+++ DATA FOR THIS EXERCISE +++

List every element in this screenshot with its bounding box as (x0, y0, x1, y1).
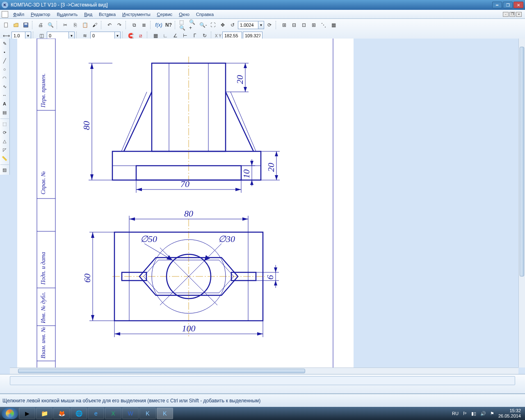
zoom-dropdown[interactable]: ▼ (258, 21, 264, 29)
view-end-button[interactable]: ▦ (329, 21, 338, 30)
svg-marker-32 (244, 63, 247, 68)
taskbar-explorer[interactable]: 📁 (36, 408, 52, 419)
horizontal-scrollbar[interactable] (10, 368, 518, 374)
dimension-tool[interactable]: ↔ (0, 91, 9, 99)
close-button[interactable]: ✕ (514, 2, 523, 8)
view-layers-button[interactable]: ⊟ (290, 21, 299, 30)
svg-marker-69 (129, 217, 135, 221)
help-cursor-button[interactable]: N? (164, 21, 173, 30)
left-toolbox: ✎ • ╱ ○ ◠ ∿ ↔ A ▤ ⬚ ⟳ △ ◸ 📏 ▨ (0, 39, 10, 175)
svg-text:20: 20 (235, 75, 245, 84)
view-snap-button[interactable]: ⋱ (319, 21, 328, 30)
view-manager-button[interactable]: ⊡ (299, 21, 308, 30)
zoom-out-button[interactable]: 🔍- (199, 21, 208, 30)
svg-marker-82 (91, 315, 94, 321)
tray-volume-icon[interactable]: 🔊 (480, 411, 486, 416)
point-tool[interactable]: • (0, 48, 9, 56)
library-button[interactable]: ≣ (139, 21, 148, 30)
menu-window[interactable]: Окно (176, 11, 192, 18)
property-input[interactable] (10, 376, 515, 385)
tray-lang[interactable]: RU (452, 411, 459, 416)
zoom-fit-button[interactable]: ⛶ (208, 21, 217, 30)
drawing-canvas[interactable]: Перв. примен. Справ. № Подп. и дата Инв.… (10, 39, 525, 374)
menu-editor[interactable]: Редактор (28, 11, 52, 18)
view-states-button[interactable]: ⊞ (280, 21, 289, 30)
new-button[interactable] (2, 21, 11, 30)
svg-text:6: 6 (265, 275, 275, 280)
tray-flag-icon[interactable]: 🏳 (463, 411, 467, 416)
tray-network-icon[interactable]: ▮▯ (471, 411, 476, 416)
border-sprav: Справ. № (40, 171, 46, 194)
geometry-tool[interactable]: ✎ (0, 39, 9, 48)
view-grid-button[interactable]: ⊞ (309, 21, 318, 30)
zoom-prev-button[interactable]: ↺ (228, 21, 237, 30)
maximize-button[interactable]: ❐ (503, 2, 513, 8)
border-podp: Подп. и дата (40, 252, 46, 285)
border-perv: Перв. примен. (40, 73, 46, 108)
print-button[interactable]: 🖨 (36, 21, 45, 30)
zoom-window-button[interactable]: ⬚🔍 (179, 21, 188, 30)
redo-button[interactable]: ↷ (115, 21, 124, 30)
format-painter-button[interactable]: 🖌 (90, 21, 99, 30)
vertical-scrollbar[interactable] (518, 39, 525, 368)
menu-view[interactable]: Вид (82, 11, 95, 18)
line-tool[interactable]: ╱ (0, 57, 9, 65)
taskbar-word[interactable]: W (122, 408, 139, 419)
rotate-tool[interactable]: ⟳ (0, 128, 9, 137)
hscroll-thumb[interactable] (18, 369, 305, 373)
table-tool[interactable]: ▤ (0, 108, 9, 116)
zoom-value[interactable]: 1.0024 (238, 21, 258, 29)
svg-rect-2 (25, 23, 27, 25)
open-button[interactable] (11, 21, 21, 30)
mdi-close[interactable]: × (516, 12, 522, 17)
arc-tool[interactable]: ◠ (0, 74, 9, 82)
mdi-minimize[interactable]: - (503, 12, 509, 17)
edit-tool[interactable]: ⬚ (0, 120, 9, 128)
circle-tool[interactable]: ○ (0, 65, 9, 73)
taskbar-chrome[interactable]: 🌐 (71, 408, 87, 419)
zoom-combo[interactable]: 1.0024 ▼ (238, 21, 264, 29)
taskbar-mediaplayer[interactable]: ▶ (19, 408, 35, 419)
menu-file[interactable]: Файл (11, 11, 27, 18)
menu-tools[interactable]: Инструменты (120, 11, 153, 18)
undo-button[interactable]: ↶ (105, 21, 114, 30)
measure-tool[interactable]: 📏 (0, 154, 9, 162)
svg-line-18 (231, 92, 256, 151)
preview-button[interactable]: 🔍 (46, 21, 55, 30)
zoom-pan-button[interactable]: ✥ (218, 21, 227, 30)
variable-button[interactable]: f(x) (154, 21, 163, 30)
cut-button[interactable]: ✂ (61, 21, 70, 30)
refresh-button[interactable]: ⟳ (265, 21, 274, 30)
taskbar-kompas-active[interactable]: K (157, 408, 173, 419)
menu-bar: Файл Редактор Выделить Вид Вставка Инстр… (0, 10, 525, 19)
menu-select[interactable]: Выделить (54, 11, 80, 18)
spline-tool[interactable]: ∿ (0, 82, 9, 91)
menu-service[interactable]: Сервис (155, 11, 175, 18)
start-button[interactable] (2, 408, 18, 419)
properties-button[interactable]: ⧉ (130, 21, 139, 30)
copy-button[interactable]: ⎘ (71, 21, 80, 30)
menu-help[interactable]: Справка (194, 11, 216, 18)
taskbar-excel[interactable]: X (105, 408, 121, 419)
save-button[interactable] (21, 21, 30, 30)
taskbar-kompas[interactable]: K (139, 408, 156, 419)
svg-line-15 (124, 92, 152, 151)
taskbar: ▶ 📁 🦊 🌐 e X W K K RU 🏳 ▮▯ 🔊 ⚑ 15:32 26.0… (0, 407, 525, 420)
tray-clock[interactable]: 15:32 26.05.2014 (498, 408, 521, 419)
mirror-tool[interactable]: △ (0, 137, 9, 145)
tray-security-icon[interactable]: ⚑ (490, 411, 494, 416)
svg-marker-26 (90, 63, 94, 69)
zoom-in-button[interactable]: 🔍+ (189, 21, 198, 30)
text-tool[interactable]: A (0, 100, 9, 108)
vscroll-thumb[interactable] (520, 47, 524, 276)
menu-insert[interactable]: Вставка (96, 11, 118, 18)
scale-tool[interactable]: ◸ (0, 146, 9, 154)
svg-rect-0 (5, 23, 8, 27)
hatch-tool[interactable]: ▨ (0, 166, 9, 174)
svg-text:20: 20 (266, 163, 276, 172)
taskbar-ie[interactable]: e (88, 408, 104, 419)
taskbar-firefox[interactable]: 🦊 (53, 408, 70, 419)
mdi-restore[interactable]: ❐ (509, 12, 515, 17)
paste-button[interactable]: 📋 (80, 21, 89, 30)
minimize-button[interactable]: ━ (492, 2, 502, 8)
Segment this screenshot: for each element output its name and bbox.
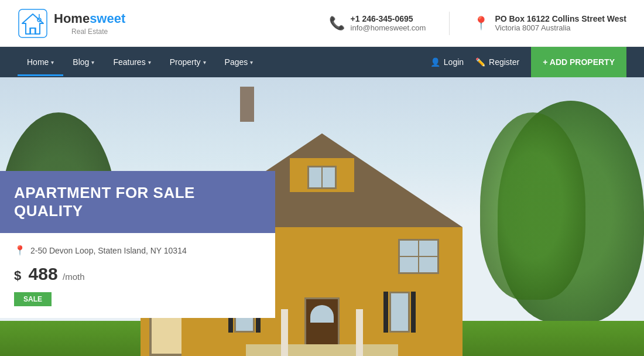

+++

■ YOUR TASK
I'd like the data above duplicated exactly, with no pictures included.

■ YOUR SOLUTION
List every element in this screenshot with its bounding box as (x0, y0, x1, y1).
zoom-dropdown[interactable]: ▼ (258, 21, 264, 29)
view-end-button[interactable]: ▦ (329, 21, 338, 30)
svg-marker-32 (244, 63, 247, 68)
taskbar-explorer[interactable]: 📁 (36, 408, 52, 419)
horizontal-scrollbar[interactable] (10, 368, 518, 374)
dimension-tool[interactable]: ↔ (0, 91, 9, 99)
close-button[interactable]: ✕ (514, 2, 523, 8)
view-layers-button[interactable]: ⊟ (290, 21, 299, 30)
svg-marker-69 (129, 217, 135, 221)
help-cursor-button[interactable]: N? (164, 21, 173, 30)
left-toolbox: ✎ • ╱ ○ ◠ ∿ ↔ A ▤ ⬚ ⟳ △ ◸ 📏 ▨ (0, 39, 10, 175)
svg-text:20: 20 (235, 75, 245, 84)
view-snap-button[interactable]: ⋱ (319, 21, 328, 30)
view-manager-button[interactable]: ⊡ (299, 21, 308, 30)
zoom-out-button[interactable]: 🔍- (199, 21, 208, 30)
svg-marker-82 (91, 315, 94, 321)
tray-volume-icon[interactable]: 🔊 (480, 411, 486, 416)
point-tool[interactable]: • (0, 48, 9, 56)
library-button[interactable]: ≣ (139, 21, 148, 30)
menu-window[interactable]: Окно (176, 11, 192, 18)
property-input[interactable] (10, 376, 515, 385)
tray-lang[interactable]: RU (452, 411, 459, 416)
zoom-fit-button[interactable]: ⛶ (208, 21, 217, 30)
drawing-canvas[interactable]: Перв. примен. Справ. № Подп. и дата Инв.… (10, 39, 525, 374)
menu-editor[interactable]: Редактор (28, 11, 52, 18)
view-states-button[interactable]: ⊞ (280, 21, 289, 30)
new-button[interactable] (2, 21, 11, 30)
svg-text:6: 6 (265, 275, 275, 280)
tray-flag-icon[interactable]: 🏳 (463, 411, 467, 416)
tray-network-icon[interactable]: ▮▯ (471, 411, 476, 416)
border-sprav: Справ. № (40, 171, 46, 194)
geometry-tool[interactable]: ✎ (0, 39, 9, 48)
view-grid-button[interactable]: ⊞ (309, 21, 318, 30)
zoom-prev-button[interactable]: ↺ (228, 21, 237, 30)
maximize-button[interactable]: ❐ (503, 2, 513, 8)
border-podp: Подп. и дата (40, 252, 46, 285)
border-perv: Перв. примен. (40, 73, 46, 108)
print-button[interactable]: 🖨 (36, 21, 45, 30)
zoom-window-button[interactable]: ⬚🔍 (179, 21, 188, 30)
redo-button[interactable]: ↷ (115, 21, 124, 30)
format-painter-button[interactable]: 🖌 (90, 21, 99, 30)
vertical-scrollbar[interactable] (518, 39, 525, 368)
menu-view[interactable]: Вид (82, 11, 95, 18)
line-tool[interactable]: ╱ (0, 57, 9, 65)
taskbar-word[interactable]: W (122, 408, 139, 419)
rotate-tool[interactable]: ⟳ (0, 128, 9, 137)
hscroll-thumb[interactable] (18, 369, 305, 373)
table-tool[interactable]: ▤ (0, 108, 9, 116)
zoom-value[interactable]: 1.0024 (238, 21, 258, 29)
svg-rect-2 (25, 23, 27, 25)
open-button[interactable] (11, 21, 21, 30)
mdi-close[interactable]: × (516, 12, 522, 17)
arc-tool[interactable]: ◠ (0, 74, 9, 82)
mdi-minimize[interactable]: - (503, 12, 509, 17)
edit-tool[interactable]: ⬚ (0, 120, 9, 128)
circle-tool[interactable]: ○ (0, 65, 9, 73)
taskbar-chrome[interactable]: 🌐 (71, 408, 87, 419)
zoom-combo[interactable]: 1.0024 ▼ (238, 21, 264, 29)
taskbar-mediaplayer[interactable]: ▶ (19, 408, 35, 419)
menu-file[interactable]: Файл (11, 11, 27, 18)
menu-tools[interactable]: Инструменты (120, 11, 153, 18)
undo-button[interactable]: ↶ (105, 21, 114, 30)
measure-tool[interactable]: 📏 (0, 154, 9, 162)
svg-line-18 (231, 92, 256, 151)
preview-button[interactable]: 🔍 (46, 21, 55, 30)
zoom-pan-button[interactable]: ✥ (218, 21, 227, 30)
variable-button[interactable]: f(x) (154, 21, 163, 30)
cut-button[interactable]: ✂ (61, 21, 70, 30)
refresh-button[interactable]: ⟳ (265, 21, 274, 30)
taskbar-kompas-active[interactable]: K (157, 408, 173, 419)
menu-bar: Файл Редактор Выделить Вид Вставка Инстр… (0, 10, 525, 19)
menu-select[interactable]: Выделить (54, 11, 80, 18)
spline-tool[interactable]: ∿ (0, 82, 9, 91)
menu-service[interactable]: Сервис (155, 11, 175, 18)
start-button[interactable] (2, 408, 18, 419)
properties-button[interactable]: ⧉ (130, 21, 139, 30)
copy-button[interactable]: ⎘ (71, 21, 80, 30)
menu-help[interactable]: Справка (194, 11, 216, 18)
taskbar-excel[interactable]: X (105, 408, 121, 419)
save-button[interactable] (21, 21, 30, 30)
taskbar-kompas[interactable]: K (139, 408, 156, 419)
svg-line-15 (124, 92, 152, 151)
taskbar: ▶ 📁 🦊 🌐 e X W K K RU 🏳 ▮▯ 🔊 ⚑ 15:32 26.0… (0, 407, 525, 420)
tray-clock[interactable]: 15:32 26.05.2014 (498, 408, 521, 419)
mirror-tool[interactable]: △ (0, 137, 9, 145)
tray-security-icon[interactable]: ⚑ (490, 411, 494, 416)
svg-marker-26 (90, 63, 94, 69)
zoom-in-button[interactable]: 🔍+ (189, 21, 198, 30)
text-tool[interactable]: A (0, 100, 9, 108)
vscroll-thumb[interactable] (520, 47, 524, 276)
menu-insert[interactable]: Вставка (96, 11, 118, 18)
scale-tool[interactable]: ◸ (0, 146, 9, 154)
svg-rect-0 (5, 23, 8, 27)
hatch-tool[interactable]: ▨ (0, 166, 9, 174)
svg-text:20: 20 (266, 163, 276, 172)
taskbar-ie[interactable]: e (88, 408, 104, 419)
taskbar-firefox[interactable]: 🦊 (53, 408, 70, 419)
mdi-restore[interactable]: ❐ (509, 12, 515, 17)
paste-button[interactable]: 📋 (80, 21, 89, 30)
minimize-button[interactable]: ━ (492, 2, 502, 8)
Segment this screenshot: for each element output its name and bbox.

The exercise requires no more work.